Völlig problemlos für Deutsche ist der Kauf von Immobilien in Luxemburg. Einschränkungen gibt es im Großherzogtum keine. Die Immobilienpreise sind angesichts des hohen Pro-Kopf-Einkommens und der soliden Finanzlage des kleinen Staates relativ hoch. Zudem sind die Grunderwerbsteuer und die Überschreibungsgebühr beim Immobilienkauf mit sieben Prozent teuer als in Deutschland.

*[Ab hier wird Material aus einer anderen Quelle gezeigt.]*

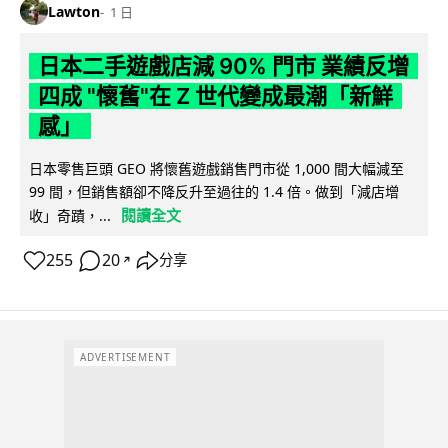
Lawton
1 日
日本二手遊戲店減 90% 門市 業績反增
四成 "懷舊"在 Z 世代變成最潮「新鮮
感」
日本零售巨頭 GEO 將懷舊遊戲銷售門市從 1,000 間大幅減至
99 間，但銷售額卻不降反升至過往的 1.4 倍。做到「減店增
閱讀全文
收」奇蹟，...
255
20
分享
↗
ADVERTISEMENT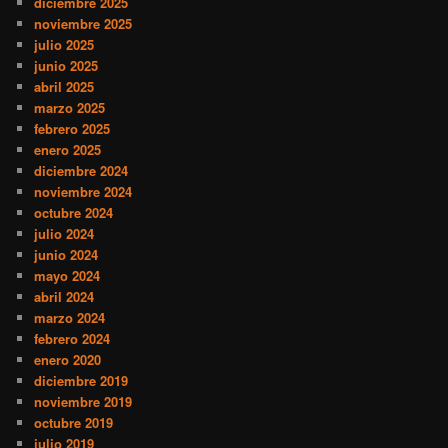
diciembre 2025
noviembre 2025
julio 2025
junio 2025
abril 2025
marzo 2025
febrero 2025
enero 2025
diciembre 2024
noviembre 2024
octubre 2024
julio 2024
junio 2024
mayo 2024
abril 2024
marzo 2024
febrero 2024
enero 2020
diciembre 2019
noviembre 2019
octubre 2019
julio 2019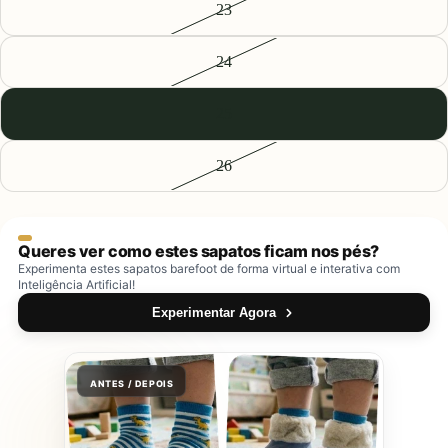
23
24
25
26
Queres ver como estes sapatos ficam nos pés?
Experimenta estes sapatos barefoot de forma virtual e interativa com
Inteligência Artificial!
Experimentar Agora
ANTES / DEPOIS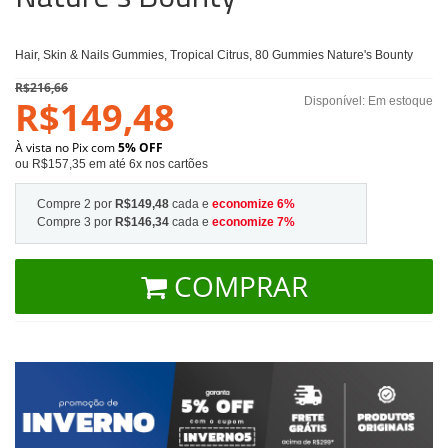
Hair, Skin & Nails Gummies, Tropical Citrus, 80 Gummies Nature's Bounty
R$216,66
R$149,48
Disponível:
Em estoque
À vista no Pix com
5% OFF
ou R$157,35 em até 6x nos cartões
Compre 2 por
R$149,48
cada e
economize
6
%
Compre 3 por
R$146,34
cada e
economize
7
%
COMPRAR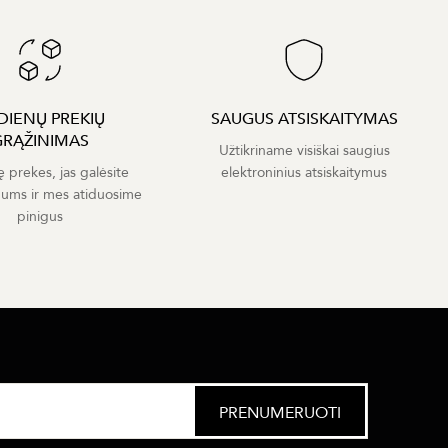
 DIENŲ PREKIŲ
SAUGUS ATSISKAITYMAS
GRĄŽINIMAS
Užtikriname visiškai saugius
ę prekes, jas galėsite
elektroninius atsiskaitymus
mums ir mes atiduosime
pinigus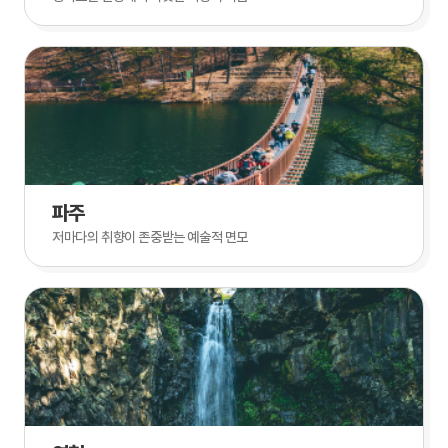
파주
저마다의 취향이 존중받는 예술적 면모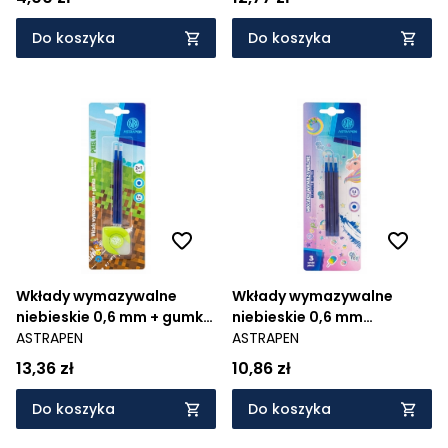
ASTRAPEN Oops! UNICORN -
2 + 1
Do koszyka
Do koszyka
Wkłady wymazywalne
Wkłady wymazywalne
niebieskie 0,6 mm + gumka
niebieskie 0,6 mm
do długopisów
ASTRAPEN
ASTRAPEN Oops! UNICORN
ASTRAPEN
wymazywalnych i ołówków
13,36 zł
10,86 zł
ASTRAPEN Oops! PIXEL ONE
- 2 + 1
Do koszyka
Do koszyka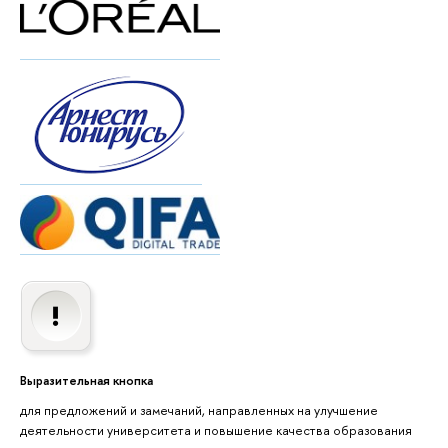
Выразительная кнопка
для предложений и замечаний, направленных на улучшение
деятельности университета и повышение качества образования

Immobilienkauf in Luxemburg wird über einen Notar abgewickelt
Der Immobilienkauf in Luxemburg läuft ähnlich wie in Deutschland ab: Der Erwerb wird über einen Notar abgewickelt, der sich um die Umschreibung der Immobilie Zug um Zug mit Zahlung des Kaufpreises kümmert, bis die Immobilie auf den neuen Eigentümer ins Register eingetragen ist. Ein Unterschied: Notare haben besondere Prüfungspflichten - Grundbucheinträge haben anders als in Deutschland keinen öffentlichen Glauben. Das heißt, es gibt keine Garantie, dass sie richtig sind. Der Notar muss deshalb zum Beispiel anhand vorheriger Kaufverträge genau die Eigentumsverhältnisse und Belastungen auf das Grundstück überprüfen.
Für seine Arbeit verlangt der Notar maximal 1,2 Prozent des Kaufpreises (bei teureren Immobilien weniger). Daneben gibt es noch weitere kleine Gebührenpositionen, etwa für den Eintrag einer Hypothek ins Hypothekenregister.